SUPPLIED MATERIAL Start Marker

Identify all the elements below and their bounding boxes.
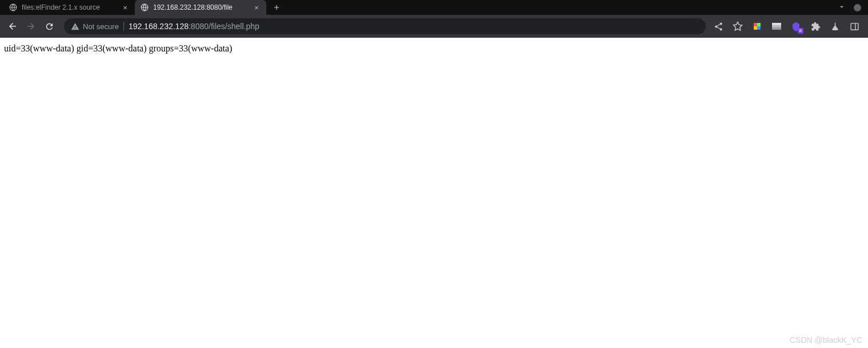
window-circle[interactable] (854, 4, 861, 11)
browser-chrome: files:elFinder 2.1.x source × 192.168.23… (0, 0, 868, 38)
warning-icon (71, 22, 79, 31)
back-button[interactable] (5, 18, 21, 34)
svg-rect-5 (757, 26, 761, 30)
reload-button[interactable] (41, 18, 57, 34)
svg-rect-4 (754, 26, 757, 30)
security-indicator[interactable]: Not secure (71, 22, 119, 31)
extension-gray-icon[interactable] (771, 21, 782, 32)
svg-rect-3 (757, 23, 761, 26)
tab-elfinder[interactable]: files:elFinder 2.1.x source × (3, 0, 135, 15)
security-label: Not secure (83, 22, 119, 31)
close-icon[interactable]: × (121, 3, 129, 11)
globe-icon (141, 3, 149, 11)
url-path: :8080/files/shell.php (189, 22, 259, 31)
bookmark-icon[interactable] (732, 21, 743, 32)
close-icon[interactable]: × (253, 3, 261, 11)
tab-title: files:elFinder 2.1.x source (22, 3, 117, 11)
chevron-down-icon[interactable] (838, 3, 846, 13)
panel-icon[interactable] (849, 21, 860, 32)
divider (123, 22, 124, 31)
labs-icon[interactable] (829, 21, 841, 32)
new-tab-button[interactable] (269, 0, 285, 15)
globe-icon (9, 3, 17, 11)
page-content: uid=33(www-data) gid=33(www-data) groups… (0, 38, 868, 59)
svg-rect-6 (851, 23, 858, 29)
tab-strip: files:elFinder 2.1.x source × 192.168.23… (0, 0, 868, 15)
share-icon[interactable] (713, 21, 724, 32)
toolbar-actions: 8 (713, 21, 863, 32)
watermark: CSDN @blackK_YC (790, 335, 862, 345)
tab-shell[interactable]: 192.168.232.128:8080/file × (135, 0, 266, 15)
window-controls (838, 3, 868, 13)
svg-rect-2 (754, 23, 757, 26)
extensions-icon[interactable] (810, 21, 821, 32)
toolbar: Not secure 192.168.232.128:8080/files/sh… (0, 15, 868, 38)
extension-proxy-icon[interactable]: 8 (790, 21, 802, 32)
shell-output: uid=33(www-data) gid=33(www-data) groups… (4, 43, 232, 53)
url-display: 192.168.232.128:8080/files/shell.php (129, 22, 259, 31)
extension-badge: 8 (798, 28, 803, 34)
extension-colorpick-icon[interactable] (751, 21, 763, 32)
url-host: 192.168.232.128 (129, 22, 189, 31)
forward-button[interactable] (23, 18, 39, 34)
address-bar[interactable]: Not secure 192.168.232.128:8080/files/sh… (64, 18, 706, 34)
tab-title: 192.168.232.128:8080/file (153, 3, 248, 11)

SUPPLIED MATERIAL End Marker

**EXERCISE BRIEF:** From the entries, copy every line in which the string "button" can be found.

**OUTPUT:**
back-button[interactable] (5, 18, 21, 34)
reload-button[interactable] (41, 18, 57, 34)
new-tab-button[interactable] (269, 0, 285, 15)
forward-button[interactable] (23, 18, 39, 34)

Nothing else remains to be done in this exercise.